02 octubre, 2011

EL RUMOR DE LA DESPEDIDA

Nadie lo va a entender.
Es un susurro débil, y apenas perceptible, que acaricia el cúmulo de hojas caídas por el otoño.
Un gemido sutil y acompasado.
El pellizco tétrico y sibilino del viento cuando dices adiós.
Los edificios enmudecen desde su ingente soledad.
Las luces de los semáforos detienen su colorido movimiento.
Las palomas se refugian bajo el calor abotargado de los motores de coches mal estacionados.
Las chicas que escapan de sus clases de universidad no sueñan con un mañana mejor, ni siquiera ansían ese mañana.
Las hojas del diario relatan un curioso asesinato serial todavía sin resolver.

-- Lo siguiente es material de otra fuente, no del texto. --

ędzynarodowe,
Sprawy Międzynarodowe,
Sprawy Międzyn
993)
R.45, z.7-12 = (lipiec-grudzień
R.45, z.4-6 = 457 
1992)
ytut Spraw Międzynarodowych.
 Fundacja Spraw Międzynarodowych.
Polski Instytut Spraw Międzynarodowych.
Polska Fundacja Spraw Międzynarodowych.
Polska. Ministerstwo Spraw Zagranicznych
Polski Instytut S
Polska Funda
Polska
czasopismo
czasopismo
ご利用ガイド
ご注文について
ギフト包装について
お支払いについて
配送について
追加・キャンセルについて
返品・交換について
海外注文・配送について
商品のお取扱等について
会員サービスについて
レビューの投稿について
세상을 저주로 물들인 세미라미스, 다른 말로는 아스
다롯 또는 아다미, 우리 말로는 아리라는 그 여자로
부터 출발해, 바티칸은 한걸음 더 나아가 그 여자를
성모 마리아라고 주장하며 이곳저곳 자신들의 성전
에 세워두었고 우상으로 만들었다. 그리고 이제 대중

Las flores han tornado mustias.
Todos los ascensores quedaron trabados en el hueco de la planta que debía de numerarse con un revelador trece.

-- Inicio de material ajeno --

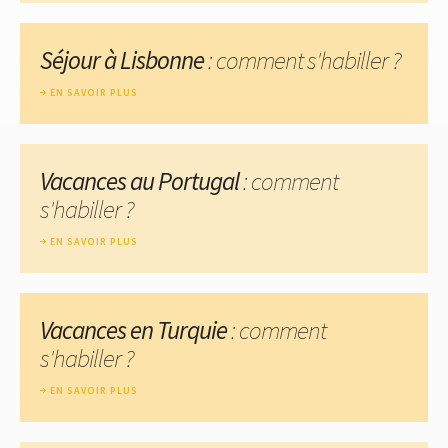
Séjour à Lisbonne
: comment s'habiller ?
EN SAVOIR PLUS
Vacances au Portugal
: comment
s'habiller ?
EN SAVOIR PLUS
Vacances en Turquie
: comment
s'habiller ?
EN SAVOIR PLUS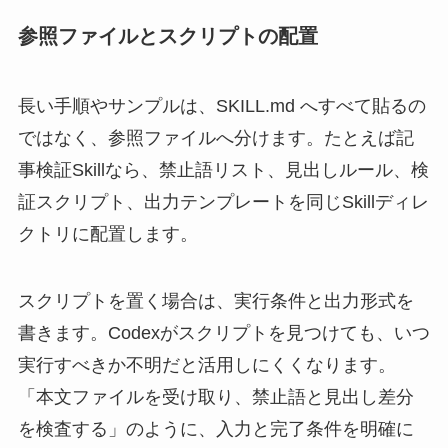
参照ファイルとスクリプトの配置
長い手順やサンプルは、SKILL.md へすべて貼るの
ではなく、参照ファイルへ分けます。たとえば記
事検証Skillなら、禁止語リスト、見出しルール、検
証スクリプト、出力テンプレートを同じSkillディレ
クトリに配置します。
スクリプトを置く場合は、実行条件と出力形式を
書きます。Codexがスクリプトを見つけても、いつ
実行すべきか不明だと活用しにくくなります。
「本文ファイルを受け取り、禁止語と見出し差分
を検査する」のように、入力と完了条件を明確に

Las azafatas no saludan a los miembros del décimo congreso de enfermedades incurables.
Mi habitual proveedor de sustancias ha abrazado la fe católica.
La señal de televisión codificada solo emite programas de cocina.
En el reproductor musical, desde que tu anuncio resquebrajó los sentidos y las orientaciones de la rosa de los vientos, Dylan ya no sabe rimar.
En la pared donde alguien inscribió aquella historia, levantaron un mastodóntico centro comercial.
El cuerpo de los correos electrónicos que pensaba enviarte quedó bañado de monotonía.
Adiós es un cuchillo ensangrentado, silencioso y ágil como el rumor de la despedida.